Me consta que durante los últimos días —luego de largas pausas y tras la publicación de un primer documento del PRI y del Partido Verde que sólo consiguió producir la reacción conjunta del PAN, el PRD y la sociedad civil que ha participado en el tema— los diálogos entre bancadas políticas y organizaciones sociales se han multiplicado y se han venido corrigiendo imprecisiones, omisiones y excesos. Por eso sostengo que estamos ante la brazada final: la más difícil de todas.

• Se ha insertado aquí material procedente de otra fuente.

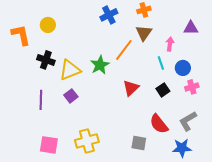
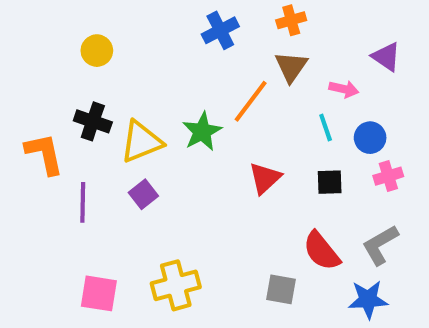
purple triangle: (191, 28) -> (386, 57), turned 35
orange L-shape: (21, 35) -> (44, 154), moved
pink arrow: (170, 44) -> (344, 89), turned 96
black square: (163, 90) -> (330, 182), turned 32

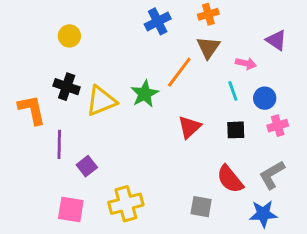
purple square: (143, 194) -> (87, 166), moved

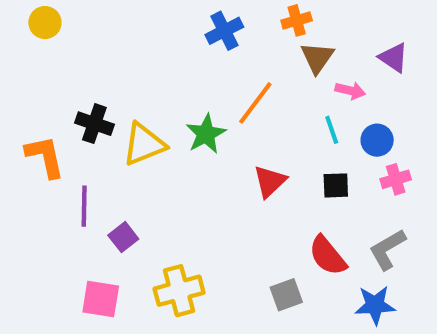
yellow circle: (69, 36) -> (45, 23), moved
brown triangle: (208, 48) -> (317, 58), moved
gray square: (201, 207) -> (286, 295), turned -30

Gracias a la excelente coordinación de Eduardo Bohórquez, quien ha representado a las organizaciones de la sociedad civil y de la academia que hemos colaborado en este esfuerzo común, sé de cierto que en este momento —justo mientras escribo estas notas— todas las cartas ya se han puesto sobre la mesa; que se han discutido hasta el agotamiento todos los proyectos iniciados por el PAN, el PRD, el PRI y las organizaciones sociales; y que las cuestiones técnicas del paquete legislativo que debe aprobarse antes del 28 de mayo pueden encontrar salidas plausibles, sin sacrificio de la profundidad que reclama el combate a la corrupción. Nadie podría adjudicarse la autoría total de esas líneas y nadie podría argüir que sus ideas han quedado fuera. Nadie, excepto quienes insistan en buscar —por cálculo político o por chantaje— que el sistema propuesto se asfixie.

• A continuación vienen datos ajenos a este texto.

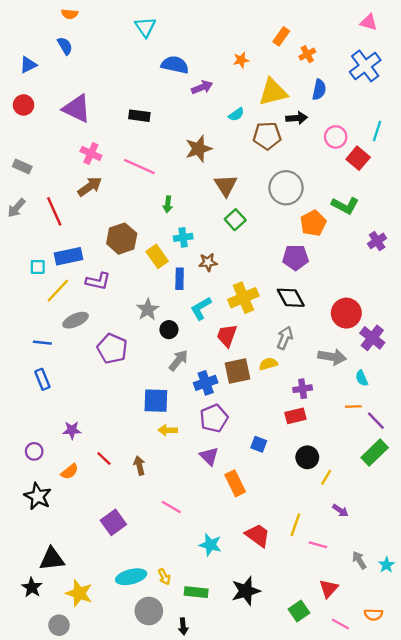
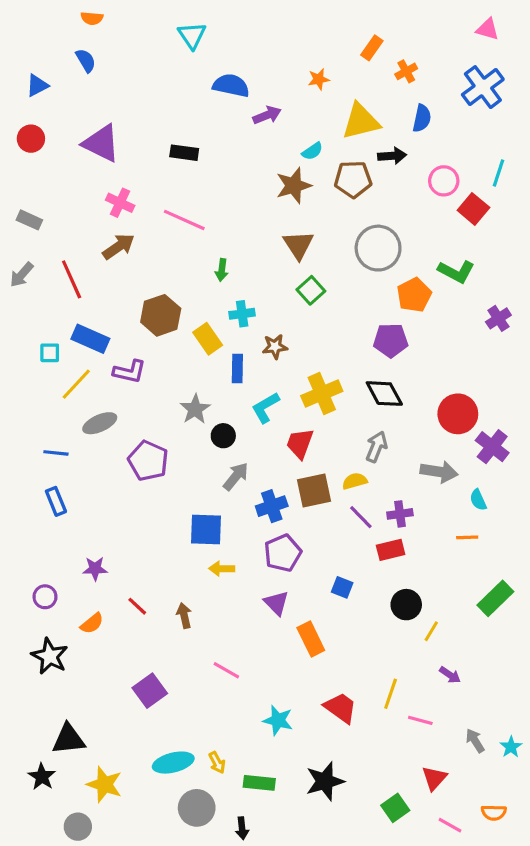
brown star: (199, 149) -> (294, 186), moved
blue rectangle: (68, 256) -> (90, 339), turned 36
purple line: (376, 421) -> (361, 517), moved

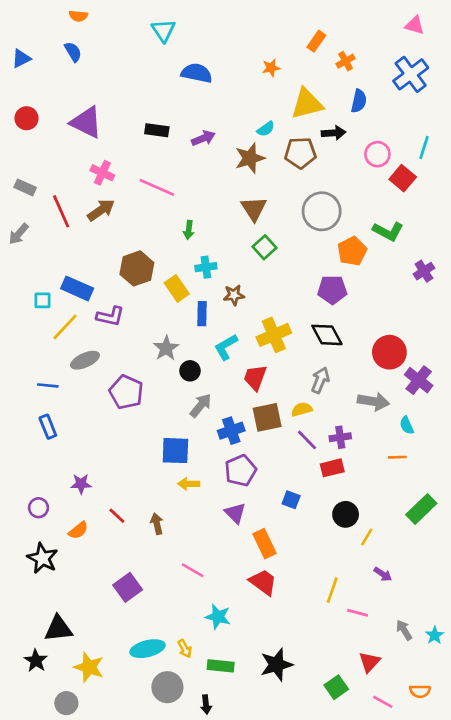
blue triangle: (37, 85) -> (21, 58), moved
purple arrow: (267, 115) -> (203, 138), moved
red line: (72, 279) -> (61, 211), moved
red trapezoid: (341, 708) -> (263, 582), moved
cyan star: (278, 720) -> (218, 617), moved

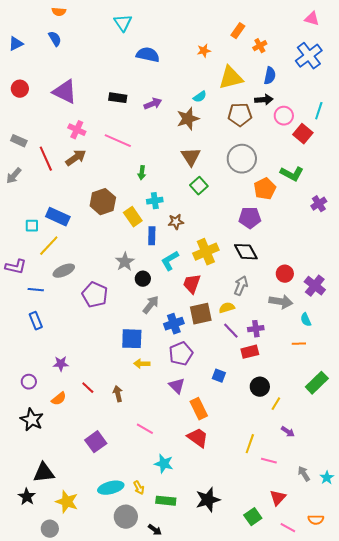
black arrow: (334, 133) -> (264, 100), moved
brown pentagon: (300, 153) -> (240, 115), moved
purple L-shape: (110, 316) -> (16, 267), moved
red circle: (389, 352) -> (285, 274), moved, size x0.7
black arrow: (206, 704) -> (155, 530), turned -48

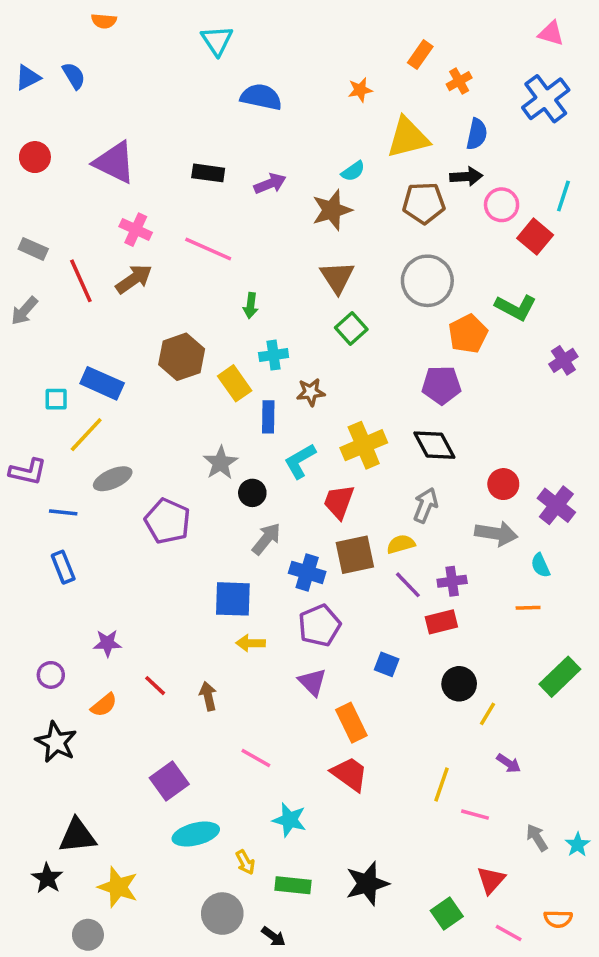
blue semicircle: (55, 39) -> (74, 76), moved
blue cross: (174, 324) -> (307, 572), turned 36
cyan ellipse: (111, 488) -> (196, 834), moved

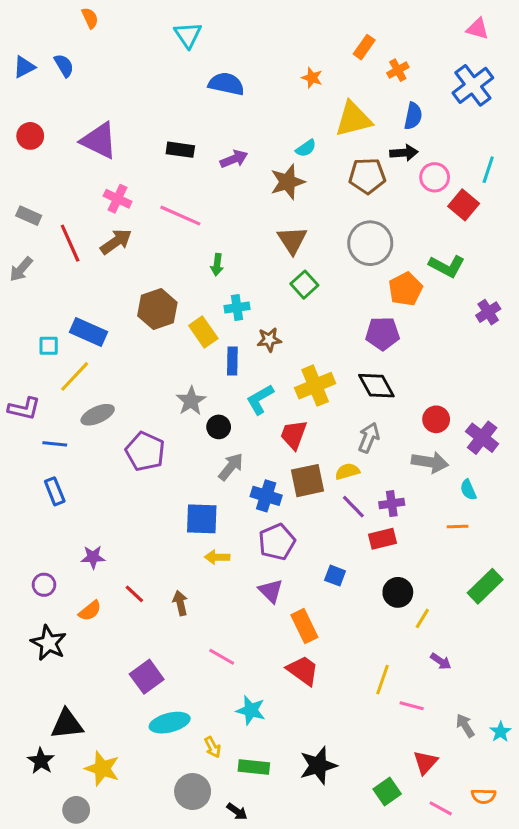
orange semicircle: (104, 21) -> (90, 18), turned -120
orange star: (360, 90) -> (312, 78), turned 30

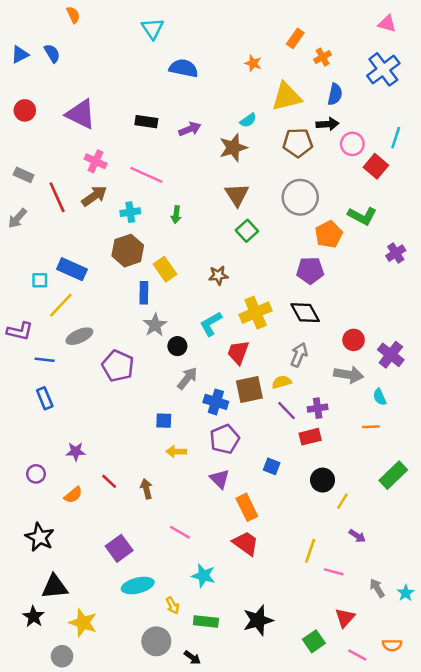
cyan cross: (237, 307) -> (130, 212), moved
blue rectangle: (232, 361) -> (144, 293), moved
blue square: (202, 519) -> (164, 421), size x0.6
black star: (49, 643) -> (40, 537), moved

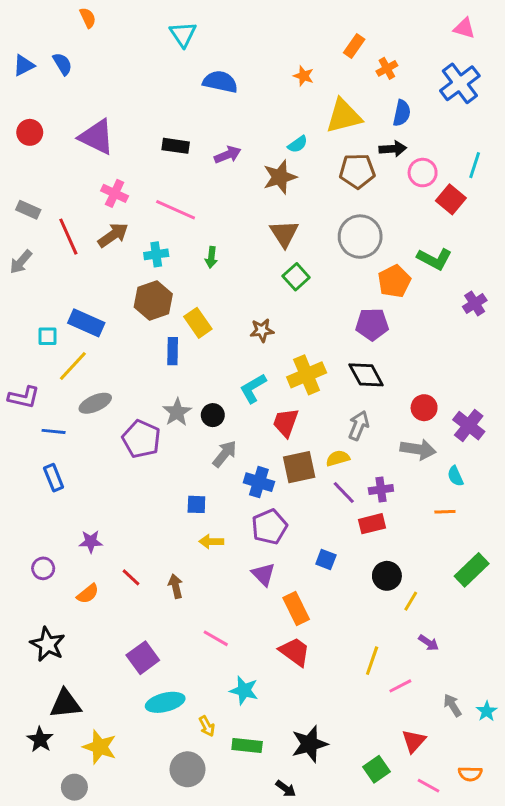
gray star: (155, 325) -> (177, 412), moved
pink line: (334, 572) -> (400, 686), turned -42
black arrow: (192, 657) -> (286, 789), moved

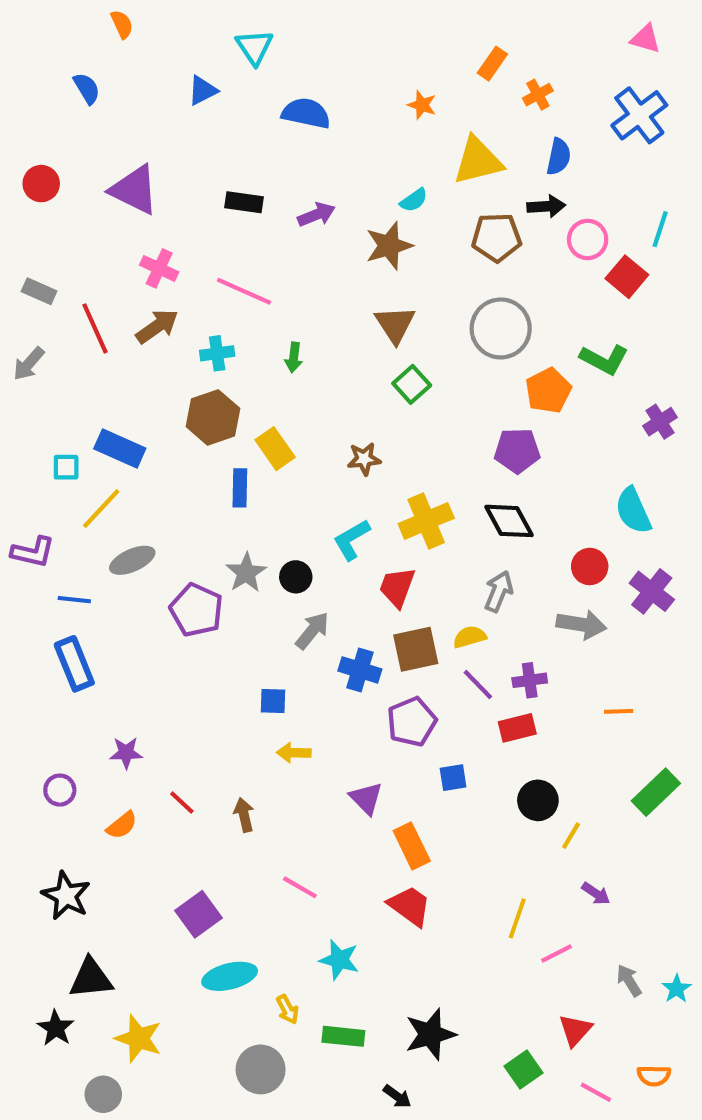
blue triangle: (24, 65) -> (203, 90), moved
cyan semicircle: (455, 476) -> (633, 511), moved, size x1.6
blue rectangle: (54, 478) -> (74, 664), size x1.4
purple pentagon: (269, 527) -> (412, 722), moved
blue square: (326, 559) -> (453, 778), turned -30

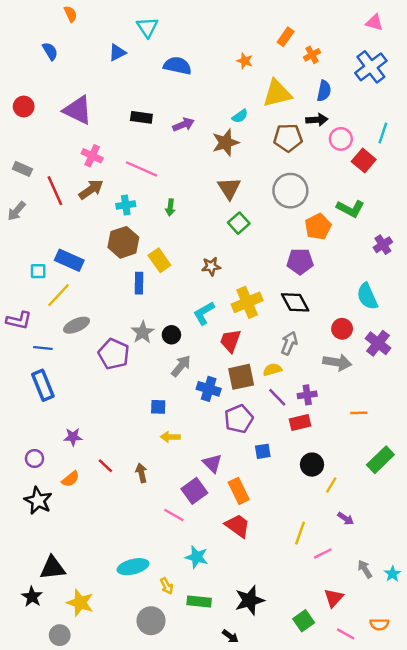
black star: (66, 896) -> (38, 501), moved
purple square: (198, 914) -> (194, 491), moved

Durante la deliberación a la que hemos tenido acceso, hemos constatado que sí es posible que el Congreso mexicano apruebe las siete reformas indispensables para que el nuevo sistema de combate a la corrupción comience a cobrar vida; que se han venido derrotando, uno a uno, los argumentos que intentaban deslavar las propuestas originales; y que ya no caben razones técnicas ni jurídicas válidas para bloquear el proceso legislativo que está en curso. Ya no estamos en el escenario de ganar algo, perdiendo mucho. Los papeles que se han puesto sobre la mesa, de buena fe, nos dicen lo opuesto: nos dicen que ese sistema podría comenzar a operar en el mes de mayo en condiciones muy favorables.

Pero falta lo más difícil: que la clase política mexicana levante la mirada más allá de las próximas elecciones y por encima de los titulares de los periódicos de mañana. Quienes hemos participado desde la academia y la sociedad civil nos hemos negado a jugar juegos políticos, a suscribir los proyectos de un solo partido o a excluir cualquier posibilidad de diálogo constructivo. Esos no son nuestros territorios. Celebramos la oportunidad de participar en todos los intercambios de ideas y propuestas técnicas y no hemos escatimado tiempo ni esfuerzo para honrar esa invitación. Pero siempre a sabiendas de que la última palabra la tendrán los legisladores. La otra orilla ya está a la vista: solamente falta que nuestros partidos alarguen el brazo y se salven de sí mismos.